Basin Electric Power Cooperative cites competition with Bakken oil and gas production as the main source for its financial woes at its Dakota Gasification Co. Great Plains Synfuels Plant, an issue that could only get worse.
Natural gas already has low to no value in the state, said Justin Kringstad of the North Dakota Pipeline Authority.
“Where the value challenge comes in is North Dakota competes with Canada to get on the Northern Border Pipeline,” he said, a competition that is likely to intensify in coming years.
The current split on the pipeline is about 50/50 between North Dakota and Canada natural gas, Kringstad said, but by the mid-2020s, as more North Dakota natural gas is captured rather than flared, North Dakota production could be enough to take up the full capacity.
Natural gas production increased 7.4 percent in April, setting another record at more than 2.24 billion cubic feet per day.

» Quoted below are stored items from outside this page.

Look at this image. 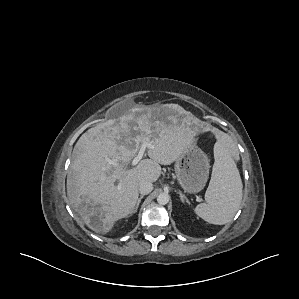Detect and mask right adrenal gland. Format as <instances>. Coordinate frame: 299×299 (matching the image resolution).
<instances>
[{
    "label": "right adrenal gland",
    "mask_w": 299,
    "mask_h": 299,
    "mask_svg": "<svg viewBox=\"0 0 299 299\" xmlns=\"http://www.w3.org/2000/svg\"><path fill=\"white\" fill-rule=\"evenodd\" d=\"M143 197H144V195H141V196L138 198V200H137V204H136V206H135V208H134V210L132 211V213H131V214H134V213H136V212H137V210H138V207H139V205H140V203H141V200L143 199Z\"/></svg>",
    "instance_id": "2a0ac1e0"
}]
</instances>
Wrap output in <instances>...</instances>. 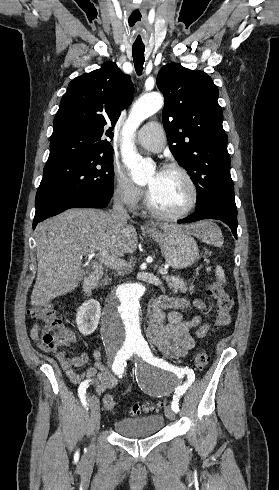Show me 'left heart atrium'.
<instances>
[{
  "mask_svg": "<svg viewBox=\"0 0 279 490\" xmlns=\"http://www.w3.org/2000/svg\"><path fill=\"white\" fill-rule=\"evenodd\" d=\"M161 171H157L153 177L151 184H149V193H151V189L158 183L160 179Z\"/></svg>",
  "mask_w": 279,
  "mask_h": 490,
  "instance_id": "1",
  "label": "left heart atrium"
}]
</instances>
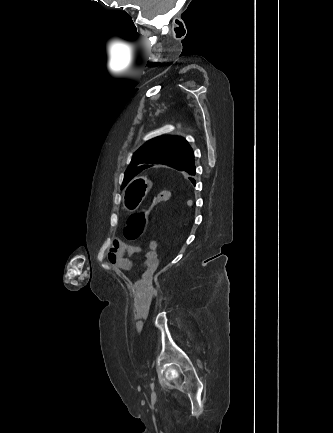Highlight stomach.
<instances>
[{"label":"stomach","instance_id":"stomach-1","mask_svg":"<svg viewBox=\"0 0 333 433\" xmlns=\"http://www.w3.org/2000/svg\"><path fill=\"white\" fill-rule=\"evenodd\" d=\"M152 187L147 177L132 180L125 188L123 207L127 212L136 211Z\"/></svg>","mask_w":333,"mask_h":433}]
</instances>
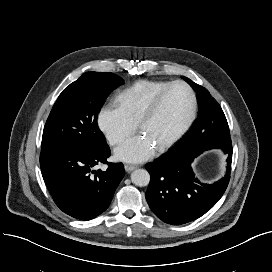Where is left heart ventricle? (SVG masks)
<instances>
[{
    "mask_svg": "<svg viewBox=\"0 0 272 272\" xmlns=\"http://www.w3.org/2000/svg\"><path fill=\"white\" fill-rule=\"evenodd\" d=\"M190 107L187 91L177 86L172 88L165 96L156 114L140 129L155 147L171 138L184 123Z\"/></svg>",
    "mask_w": 272,
    "mask_h": 272,
    "instance_id": "left-heart-ventricle-1",
    "label": "left heart ventricle"
}]
</instances>
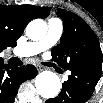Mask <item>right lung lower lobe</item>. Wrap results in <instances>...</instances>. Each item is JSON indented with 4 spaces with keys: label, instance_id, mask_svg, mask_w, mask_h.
Listing matches in <instances>:
<instances>
[{
    "label": "right lung lower lobe",
    "instance_id": "right-lung-lower-lobe-1",
    "mask_svg": "<svg viewBox=\"0 0 103 103\" xmlns=\"http://www.w3.org/2000/svg\"><path fill=\"white\" fill-rule=\"evenodd\" d=\"M36 75L37 70L33 65L9 67L0 64V103H13L19 86Z\"/></svg>",
    "mask_w": 103,
    "mask_h": 103
}]
</instances>
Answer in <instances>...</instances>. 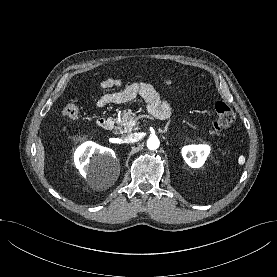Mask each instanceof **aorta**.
I'll return each instance as SVG.
<instances>
[{"mask_svg":"<svg viewBox=\"0 0 277 277\" xmlns=\"http://www.w3.org/2000/svg\"><path fill=\"white\" fill-rule=\"evenodd\" d=\"M159 145H160V141L156 136H151L147 140V147L150 150H156L159 147Z\"/></svg>","mask_w":277,"mask_h":277,"instance_id":"1","label":"aorta"}]
</instances>
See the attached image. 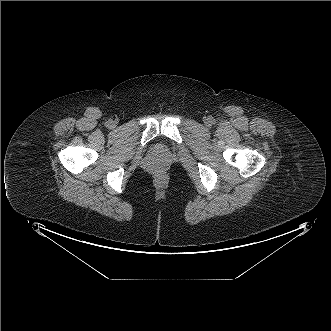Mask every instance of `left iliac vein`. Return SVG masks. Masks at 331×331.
I'll use <instances>...</instances> for the list:
<instances>
[{
	"mask_svg": "<svg viewBox=\"0 0 331 331\" xmlns=\"http://www.w3.org/2000/svg\"><path fill=\"white\" fill-rule=\"evenodd\" d=\"M210 123H211V122H210V120H208V119L205 121V124H206L207 126H209Z\"/></svg>",
	"mask_w": 331,
	"mask_h": 331,
	"instance_id": "left-iliac-vein-1",
	"label": "left iliac vein"
}]
</instances>
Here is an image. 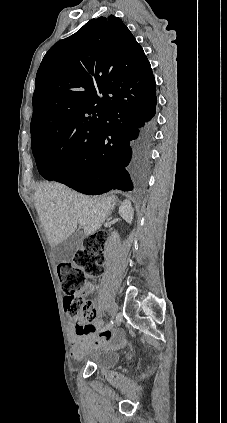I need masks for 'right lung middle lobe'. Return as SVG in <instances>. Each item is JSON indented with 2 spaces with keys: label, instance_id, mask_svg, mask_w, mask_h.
<instances>
[{
  "label": "right lung middle lobe",
  "instance_id": "right-lung-middle-lobe-1",
  "mask_svg": "<svg viewBox=\"0 0 227 423\" xmlns=\"http://www.w3.org/2000/svg\"><path fill=\"white\" fill-rule=\"evenodd\" d=\"M95 146V138L73 141L61 136H48L32 143L39 173L52 181L73 172L76 164Z\"/></svg>",
  "mask_w": 227,
  "mask_h": 423
}]
</instances>
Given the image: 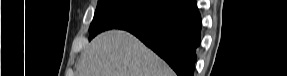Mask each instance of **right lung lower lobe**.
I'll use <instances>...</instances> for the list:
<instances>
[{
  "label": "right lung lower lobe",
  "mask_w": 287,
  "mask_h": 76,
  "mask_svg": "<svg viewBox=\"0 0 287 76\" xmlns=\"http://www.w3.org/2000/svg\"><path fill=\"white\" fill-rule=\"evenodd\" d=\"M200 30L195 0H177L148 24L127 31L163 58L178 76H193Z\"/></svg>",
  "instance_id": "1"
}]
</instances>
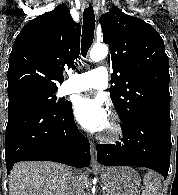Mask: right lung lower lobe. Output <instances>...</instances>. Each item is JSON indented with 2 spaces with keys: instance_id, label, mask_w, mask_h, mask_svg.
Wrapping results in <instances>:
<instances>
[{
  "instance_id": "1",
  "label": "right lung lower lobe",
  "mask_w": 178,
  "mask_h": 195,
  "mask_svg": "<svg viewBox=\"0 0 178 195\" xmlns=\"http://www.w3.org/2000/svg\"><path fill=\"white\" fill-rule=\"evenodd\" d=\"M8 112L7 174L14 163L26 160L55 161L77 168L89 166V141L75 124L71 103L59 109L20 105Z\"/></svg>"
}]
</instances>
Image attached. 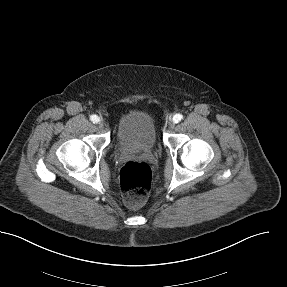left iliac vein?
<instances>
[{"label": "left iliac vein", "instance_id": "left-iliac-vein-1", "mask_svg": "<svg viewBox=\"0 0 287 287\" xmlns=\"http://www.w3.org/2000/svg\"><path fill=\"white\" fill-rule=\"evenodd\" d=\"M168 126L169 128L173 129L175 127V123L173 121H170Z\"/></svg>", "mask_w": 287, "mask_h": 287}]
</instances>
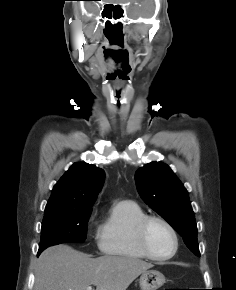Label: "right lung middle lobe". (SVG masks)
Returning <instances> with one entry per match:
<instances>
[{
  "mask_svg": "<svg viewBox=\"0 0 236 290\" xmlns=\"http://www.w3.org/2000/svg\"><path fill=\"white\" fill-rule=\"evenodd\" d=\"M90 214L91 210L46 212L42 222L38 254L51 245L84 242Z\"/></svg>",
  "mask_w": 236,
  "mask_h": 290,
  "instance_id": "1",
  "label": "right lung middle lobe"
}]
</instances>
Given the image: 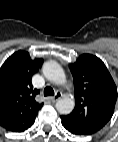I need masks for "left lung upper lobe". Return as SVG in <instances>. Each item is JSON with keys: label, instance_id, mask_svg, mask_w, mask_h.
Masks as SVG:
<instances>
[{"label": "left lung upper lobe", "instance_id": "left-lung-upper-lobe-1", "mask_svg": "<svg viewBox=\"0 0 118 142\" xmlns=\"http://www.w3.org/2000/svg\"><path fill=\"white\" fill-rule=\"evenodd\" d=\"M76 105L61 118L69 120L88 134L103 128L111 119L117 88L104 63L94 55L83 54L72 64Z\"/></svg>", "mask_w": 118, "mask_h": 142}]
</instances>
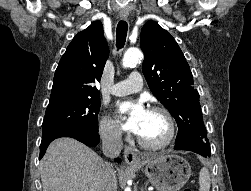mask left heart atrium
Masks as SVG:
<instances>
[{"instance_id":"39dd6f15","label":"left heart atrium","mask_w":251,"mask_h":191,"mask_svg":"<svg viewBox=\"0 0 251 191\" xmlns=\"http://www.w3.org/2000/svg\"><path fill=\"white\" fill-rule=\"evenodd\" d=\"M149 110L141 102L124 101L117 105L116 114L124 130L139 134Z\"/></svg>"}]
</instances>
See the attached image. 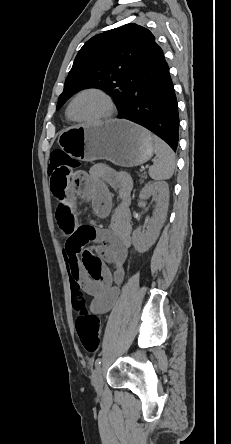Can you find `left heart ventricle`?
<instances>
[{"mask_svg": "<svg viewBox=\"0 0 231 444\" xmlns=\"http://www.w3.org/2000/svg\"><path fill=\"white\" fill-rule=\"evenodd\" d=\"M107 112L105 100L96 93H85L77 98L73 105V113L77 118L93 120Z\"/></svg>", "mask_w": 231, "mask_h": 444, "instance_id": "1", "label": "left heart ventricle"}]
</instances>
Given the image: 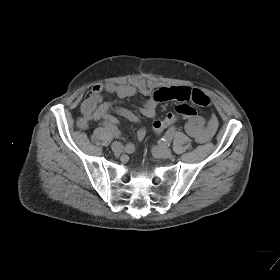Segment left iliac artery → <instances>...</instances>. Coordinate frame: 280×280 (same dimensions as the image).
Instances as JSON below:
<instances>
[{
    "label": "left iliac artery",
    "mask_w": 280,
    "mask_h": 280,
    "mask_svg": "<svg viewBox=\"0 0 280 280\" xmlns=\"http://www.w3.org/2000/svg\"><path fill=\"white\" fill-rule=\"evenodd\" d=\"M176 132V127L175 126H171L167 132L165 133L164 137L162 138V140L166 143H169L172 141L173 136L175 135Z\"/></svg>",
    "instance_id": "left-iliac-artery-1"
}]
</instances>
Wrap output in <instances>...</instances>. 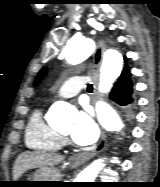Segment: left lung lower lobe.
I'll return each mask as SVG.
<instances>
[{
	"label": "left lung lower lobe",
	"instance_id": "obj_1",
	"mask_svg": "<svg viewBox=\"0 0 160 187\" xmlns=\"http://www.w3.org/2000/svg\"><path fill=\"white\" fill-rule=\"evenodd\" d=\"M130 76L131 72L126 65L110 93V98L123 107V110L128 117H132L135 107L133 84Z\"/></svg>",
	"mask_w": 160,
	"mask_h": 187
}]
</instances>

And even more was being flared still.
Kringstad said producers already discount North Dakota’s natural gas to compete with Canada. They could lower the price even more as they vye for pipeline space.
Basin uses Northern Border, too, to transport synthetic natural gas from DGC, according to spokesman Curt Pearson. The company has contracts reserving their space. Pearson wasn’t sure of the time remaining on the contracts but it could eventually mean DGC is ousted from its method of transport in addition to competing with lower prices.
Kringstad said it costs between 75 cents and $1 per million British Thermal Units for gathering and processing of natural gas in the state. Pearson wouldn’t say how much it costs DGC to make its natural gas but said it’s safe to assume it’s more expensive.
“Basin will likely face more pressure in the future, not less,” Pearson said.